Enormous numbers of people, many of whom were clearly totally innocent, were arrested and imprisoned at the time and were kept in prison for months or even years, sometimes in the hope that they would eventually reveal more evidence to incriminate other suspects. The lives of many innocent men and women were blighted by the affair and the mere suggestion that they might have been involved in it.
Almost all the evidence gathered by La Reynie and his commission, which was subsequently passed on to Louvois, the minister of war, and to the king himself, was either hearsay evidence or evidence produced by the vilest forms of torture, and we finally learn that, having initially declared that no one was to be spared from the highest in the land to the lowest, Louis XIV himself had evidence suppressed that was not to his liking.

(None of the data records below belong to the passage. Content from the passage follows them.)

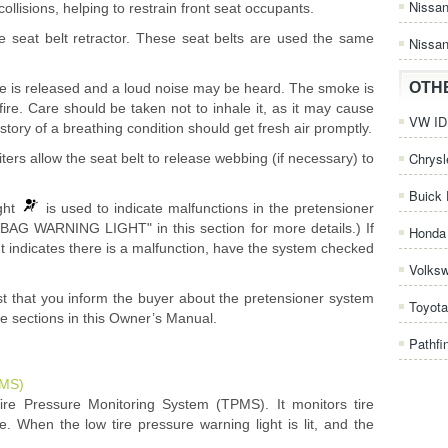
Nissa
ollisions, helping to restrain front seat occupants.
e seat belt retractor. These seat belts are used the same
Nissan
OTH
e is released and a loud noise may be heard. The smoke is
ire. Care should be taken not to inhale it, as it may cause
VW ID.
istory of a breathing condition should get fresh air promptly.
Chrysl
iters allow the seat belt to release webbing (if necessary) to
Buick 
ight
is used to indicate malfunctions in the pretensioner
G WARNING LIGHT" in this section for more details.) If
Honda 
t indicates there is a malfunction, have the system checked
Volks
st that you inform the buyer about the pretensioner system
Toyota
te sections in this Owner’s Manual.
Pathfi
PMS)
Tire Pressure Monitoring System (TPMS). It monitors tire
e. When the low tire pressure warning light is lit, and the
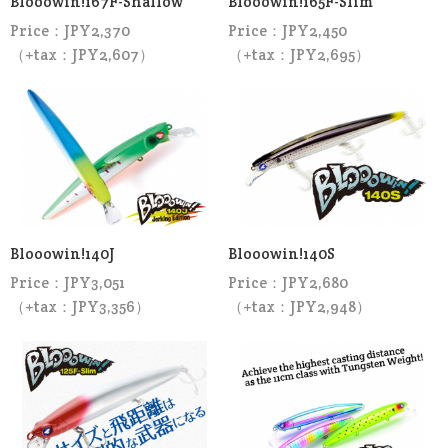
Blooowin!167F-Shallow
Blooowin!165F-Slim
Price：JPY2,370
Price：JPY2,450
（+tax：JPY2,607）
（+tax：JPY2,695）
Blooowin!140J
Blooowin!140S
Price：JPY3,051
Price：JPY2,680
（+tax：JPY3,356）
（+tax：JPY2,948）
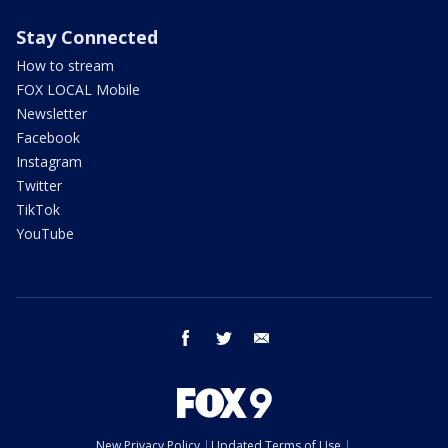
Stay Connected
How to stream
FOX LOCAL Mobile
Newsletter
Facebook
Instagram
Twitter
TikTok
YouTube
facebook
twitter
email
New Privacy Policy
Updated Terms of Use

Anne Somerset has succeeded in evoking not only the horrors of this affair and the panic it produced in a hardhearted, selfish society, but the desperate, seedy, Parisian underworld, the contemporary disregard for truth and justice, and the extraordinary gullibility of the public. A whole unsettling world is here. So much, one may feel, for the Sun King's gloire!
The list of principal characters that Somerset includes at the beginning of the book runs to 11 pages and is essential, for without it the reader might well feel lost amongst all the different poisoners, magicians, aristocrats and others involved in this sorry tale. One of the most unsettling aspects of the whole story is that in the end it all seemed like a storm in a teacup, exacerbated by the very commission designed to control it. Somerset keeps an open mind about the guilt of this or that character and about the degree to which he or she may lie. She even keeps an open mind as to the exact nature of the king's involvement. Certainly the poisoning epidemic was nothing like as widespread as was at first claimed. But it makes an excellent story.